INSTRUCTIONS FOR THE TASK: Copy out all lines from the material that contain the string "SOCA".
....
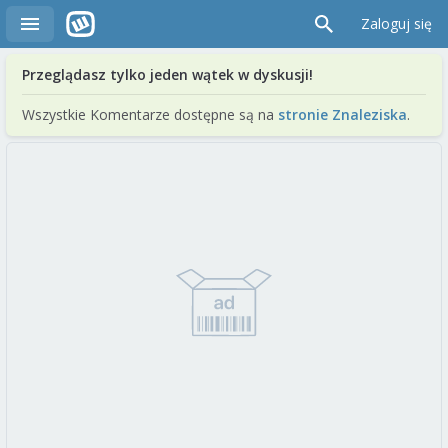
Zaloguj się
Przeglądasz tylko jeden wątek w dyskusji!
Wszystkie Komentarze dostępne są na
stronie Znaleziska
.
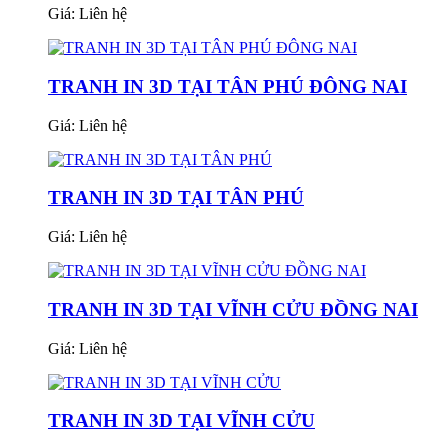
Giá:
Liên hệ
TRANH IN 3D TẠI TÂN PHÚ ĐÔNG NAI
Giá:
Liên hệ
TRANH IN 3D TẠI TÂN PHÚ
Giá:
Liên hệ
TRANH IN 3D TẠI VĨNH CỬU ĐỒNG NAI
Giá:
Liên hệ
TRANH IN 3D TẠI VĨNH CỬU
....
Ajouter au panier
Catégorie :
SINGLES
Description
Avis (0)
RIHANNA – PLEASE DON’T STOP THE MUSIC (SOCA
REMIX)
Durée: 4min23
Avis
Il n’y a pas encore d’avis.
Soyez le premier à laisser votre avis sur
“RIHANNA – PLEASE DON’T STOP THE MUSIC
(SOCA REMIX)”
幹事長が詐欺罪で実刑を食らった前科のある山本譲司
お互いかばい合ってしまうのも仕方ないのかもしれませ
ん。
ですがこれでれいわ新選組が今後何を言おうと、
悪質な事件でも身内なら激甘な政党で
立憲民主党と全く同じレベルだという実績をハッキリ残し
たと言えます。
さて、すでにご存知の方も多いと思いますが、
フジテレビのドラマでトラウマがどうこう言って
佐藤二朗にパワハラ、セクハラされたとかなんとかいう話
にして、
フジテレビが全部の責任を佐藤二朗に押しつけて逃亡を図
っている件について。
....
ANSWER TO THIS PROBLEM:
RIHANNA – PLEASE DON’T STOP THE MUSIC (SOCA
(SOCA REMIX)”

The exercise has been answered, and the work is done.